Speaking of trends, in Church Morph (Baker), Eddie Gibbs talks about the trends and tools found in churches that are countering the decline experienced by too many congregations. He talks about the changes needed for churches to live out their mission in 21st-century culture, and offers a host of examples of churches that are reaching out and making a difference.



Finally, it’s not a book on ministry or faith, but Horse Soldiers (Scribner) by Doug Stanton is one of the most fascinating books you’ll read, as it relates the story of how a handful of special forces soldiers and CIA officers entered Afghanistan in the days after 9/11 and worked with Afghan forces to take on the Taliban. If you’re looking for an interesting book for that last bit of summer vacation, this one is hard to beat.

(Click on the title to learn more or order from Amazon.)


There was this preacher who was an avid golfer. Every chance he could get, he could be found on the golf course swinging away. It was an obsession.

One Sunday was a picture-perfect day for golfing. The sun was out, no clouds in the sky, and the temperature was just right. The preacher was in a quandary as to what to do; and shortly, the urge to play golf overcame him. He called an assistant to tell him that he was sick and could not do church, packed the car up, and drove three hours to a golf course where no one would recognize him. Happily, he began to play the course.

An angel up above was watching the preacher and was quite perturbed. He went to God and said, “Look at the preacher. He should be punished for what he is doing.”

God nodded in agreement.

The preacher teed up on the first hole. He swung at the ball, and it sailed effortlessly through the air and landed right in the cup 350 yards away. A picture-perfect hole-in-one.

The angel was a shocked. He turned to God and said, “Begging Your pardon, but I thought You were going to punish him.”

God smiled. “Think about it — who can he tell?”



The tribal wisdom of the Dakota Indians, passed on from one generation to the next, says that when you discover you are riding a dead horse, the best strategy is to dismount. However, in contemporary organizations other strategies have often been tried with dead horses, including the following:

1. Buying a stronger whip.

2. Changing riders.

3. Threatening the horse with termination.

4. Appointing a committee to study the horse.

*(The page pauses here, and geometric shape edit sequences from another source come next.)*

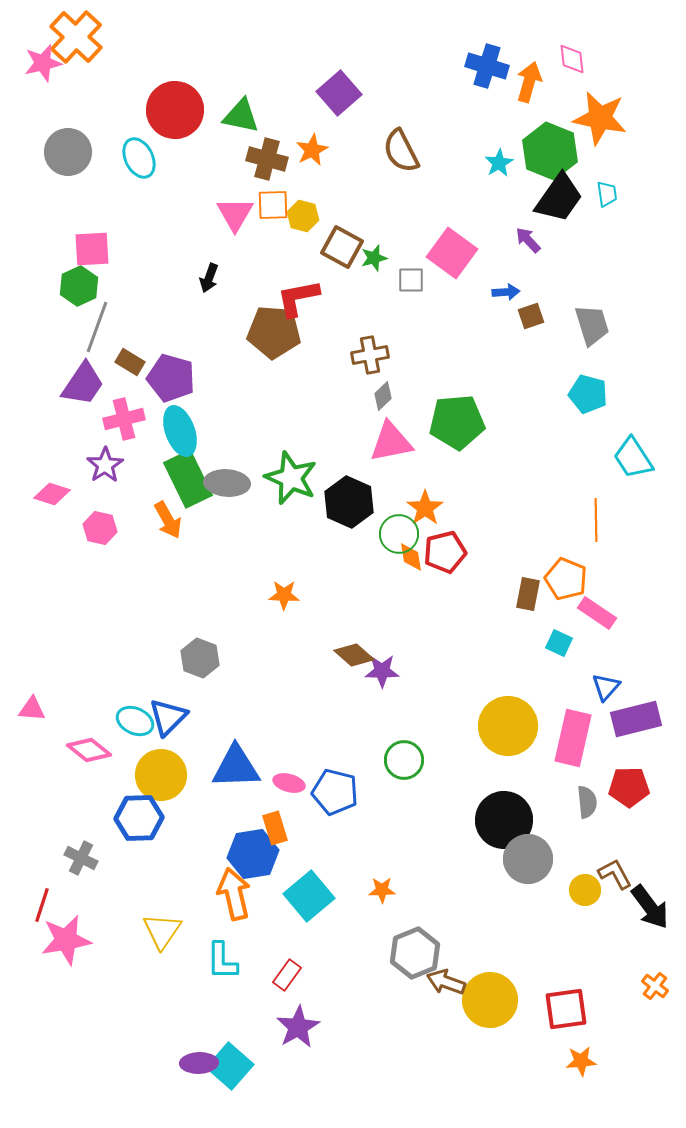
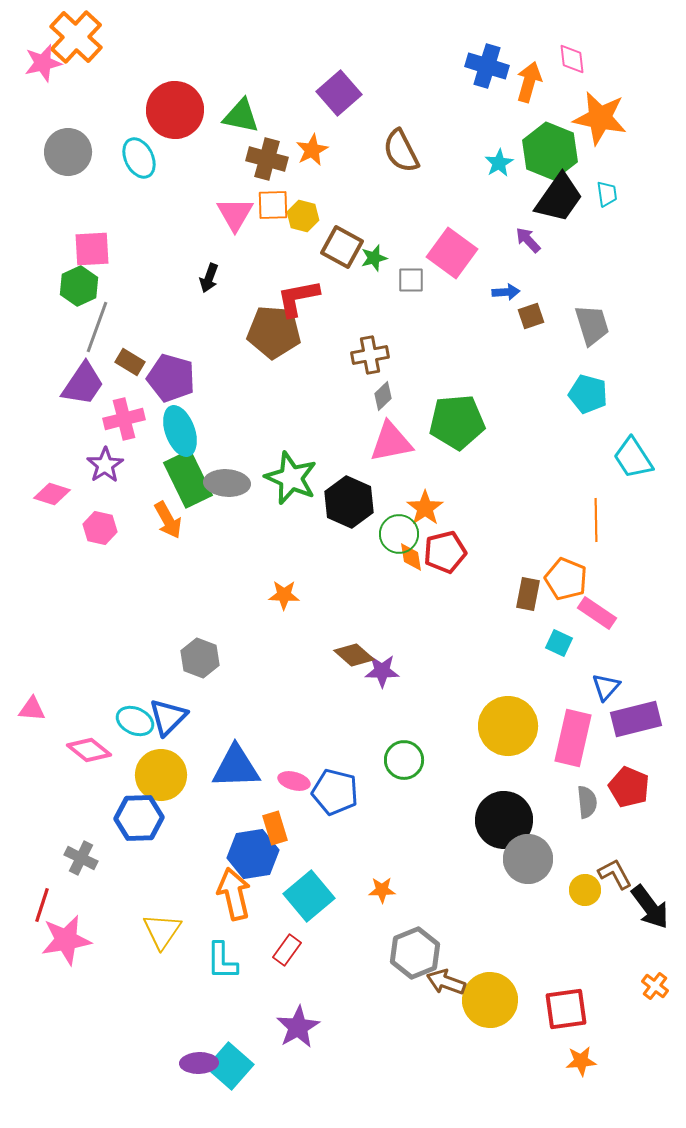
pink ellipse at (289, 783): moved 5 px right, 2 px up
red pentagon at (629, 787): rotated 24 degrees clockwise
red rectangle at (287, 975): moved 25 px up
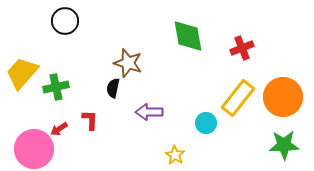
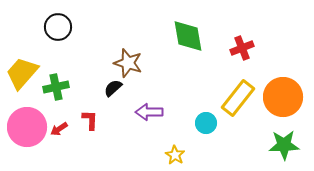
black circle: moved 7 px left, 6 px down
black semicircle: rotated 36 degrees clockwise
pink circle: moved 7 px left, 22 px up
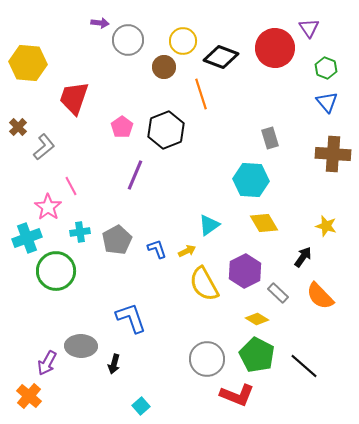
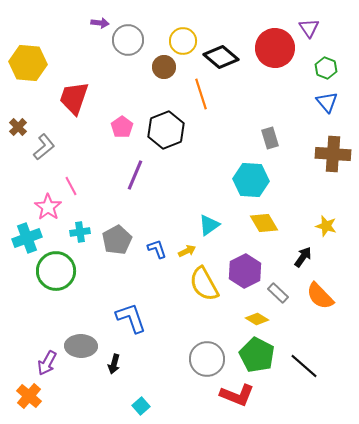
black diamond at (221, 57): rotated 20 degrees clockwise
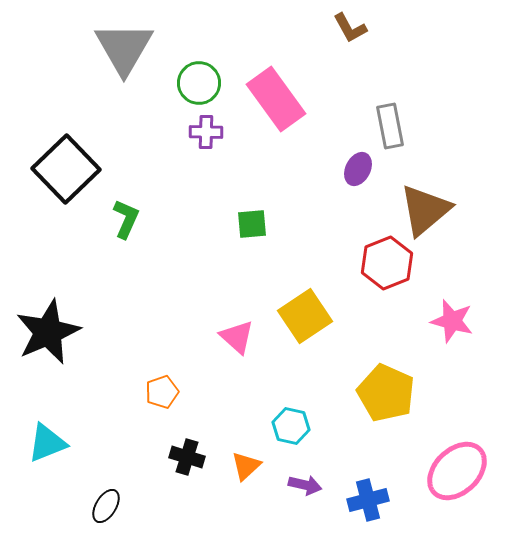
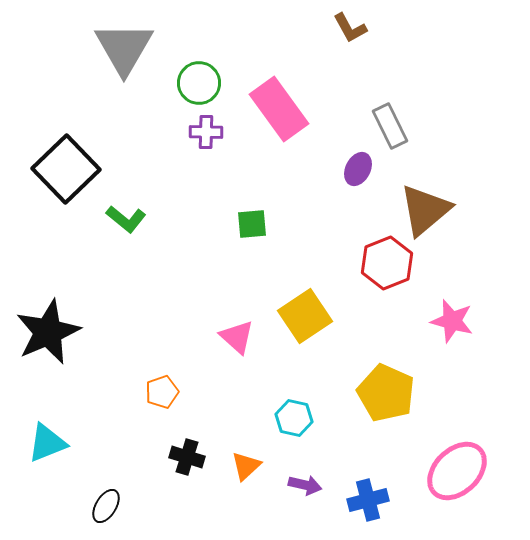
pink rectangle: moved 3 px right, 10 px down
gray rectangle: rotated 15 degrees counterclockwise
green L-shape: rotated 105 degrees clockwise
cyan hexagon: moved 3 px right, 8 px up
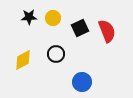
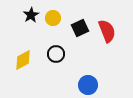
black star: moved 2 px right, 2 px up; rotated 28 degrees counterclockwise
blue circle: moved 6 px right, 3 px down
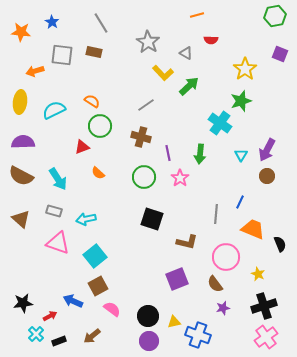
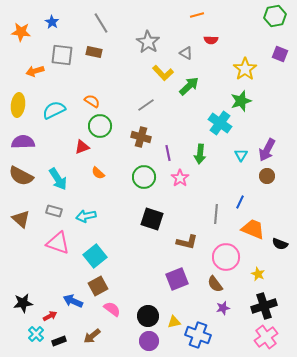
yellow ellipse at (20, 102): moved 2 px left, 3 px down
cyan arrow at (86, 219): moved 3 px up
black semicircle at (280, 244): rotated 133 degrees clockwise
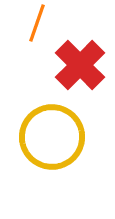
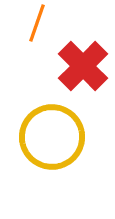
red cross: moved 3 px right, 1 px down
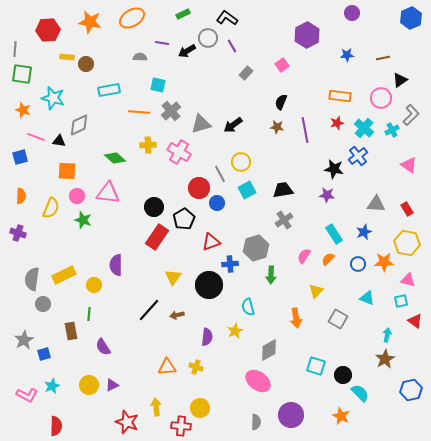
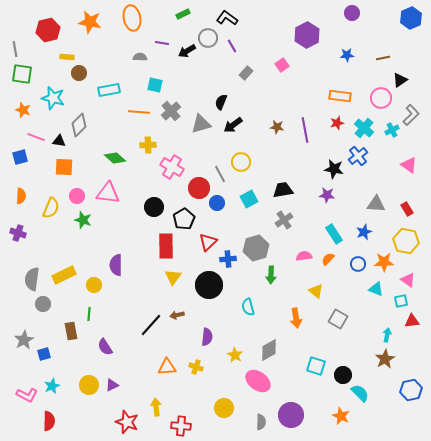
orange ellipse at (132, 18): rotated 70 degrees counterclockwise
red hexagon at (48, 30): rotated 10 degrees counterclockwise
gray line at (15, 49): rotated 14 degrees counterclockwise
brown circle at (86, 64): moved 7 px left, 9 px down
cyan square at (158, 85): moved 3 px left
black semicircle at (281, 102): moved 60 px left
gray diamond at (79, 125): rotated 20 degrees counterclockwise
pink cross at (179, 152): moved 7 px left, 15 px down
orange square at (67, 171): moved 3 px left, 4 px up
cyan square at (247, 190): moved 2 px right, 9 px down
red rectangle at (157, 237): moved 9 px right, 9 px down; rotated 35 degrees counterclockwise
red triangle at (211, 242): moved 3 px left; rotated 24 degrees counterclockwise
yellow hexagon at (407, 243): moved 1 px left, 2 px up
pink semicircle at (304, 256): rotated 49 degrees clockwise
blue cross at (230, 264): moved 2 px left, 5 px up
pink triangle at (408, 280): rotated 21 degrees clockwise
yellow triangle at (316, 291): rotated 35 degrees counterclockwise
cyan triangle at (367, 298): moved 9 px right, 9 px up
black line at (149, 310): moved 2 px right, 15 px down
red triangle at (415, 321): moved 3 px left; rotated 42 degrees counterclockwise
yellow star at (235, 331): moved 24 px down; rotated 14 degrees counterclockwise
purple semicircle at (103, 347): moved 2 px right
yellow circle at (200, 408): moved 24 px right
gray semicircle at (256, 422): moved 5 px right
red semicircle at (56, 426): moved 7 px left, 5 px up
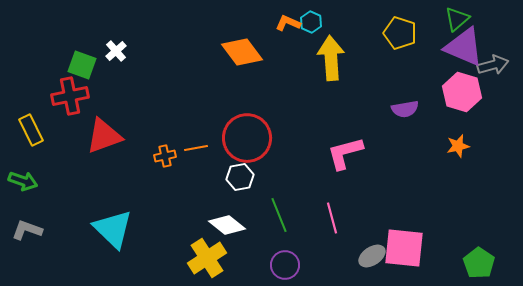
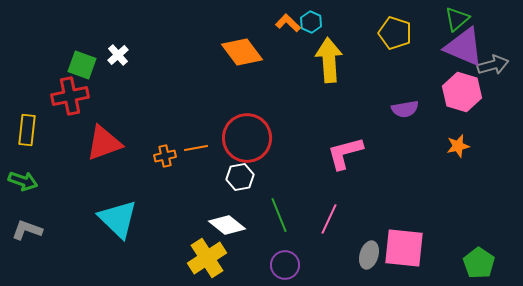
orange L-shape: rotated 20 degrees clockwise
yellow pentagon: moved 5 px left
white cross: moved 2 px right, 4 px down
yellow arrow: moved 2 px left, 2 px down
yellow rectangle: moved 4 px left; rotated 32 degrees clockwise
red triangle: moved 7 px down
pink line: moved 3 px left, 1 px down; rotated 40 degrees clockwise
cyan triangle: moved 5 px right, 10 px up
gray ellipse: moved 3 px left, 1 px up; rotated 40 degrees counterclockwise
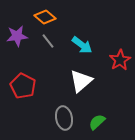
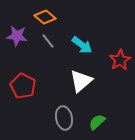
purple star: rotated 15 degrees clockwise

5. Arranging to visit other sites to see how they ride dead horses.

6. Lowering the standards so that dead horses can be included.

7. Appointing an intervention team to reanimate the dead horse.

8. Creating a training session to increase the riders load share.

9. Reclassifying the dead horse as living-impaired.

10. Change the form so that it reads: “This horse is not dead.”

11. Hire outside contractors to ride the dead horse.

12. Harness several dead horses together for increased speed.

13. Donate the dead horse to a recognized charity, thereby deducting its full original cost.

14. Providing additional funding to increase the horse’s performance.

15. Do a time management study to see if the lighter riders would improve productivity.

16. Purchase an after-market product to make dead horses run faster.

17. Declare that a dead horse has lower overhead and therefore performs better.

18. Form a quality focus group to find profitable uses for dead horses.

19. Rewrite the expected performance requirements for horses.

20. Promote the dead horse to a supervisory position. (Mikey’s Funnies)

This kid really didn’t want to go to church last Sunday.

Police in Plain City, Utah, participated in a low-speed chase after a witness observed a child driving a Dodge Intrepid through a stop sign, according to a July 29 AP story. Sheriff’s deputies found the car and tried unsuccessfully to stop it — the car reached a high of 40 mph — until the auto pulled into a driveway and a 7-year-old boy hopped out and ran into the house.

The boy later told his father that he drove away to avoid going to church. Because of his age, police issued no citations, but they did urge the parents to keep the car keys where the boy could not reach them.

And please get that boy a more interesting Sunday School teacher!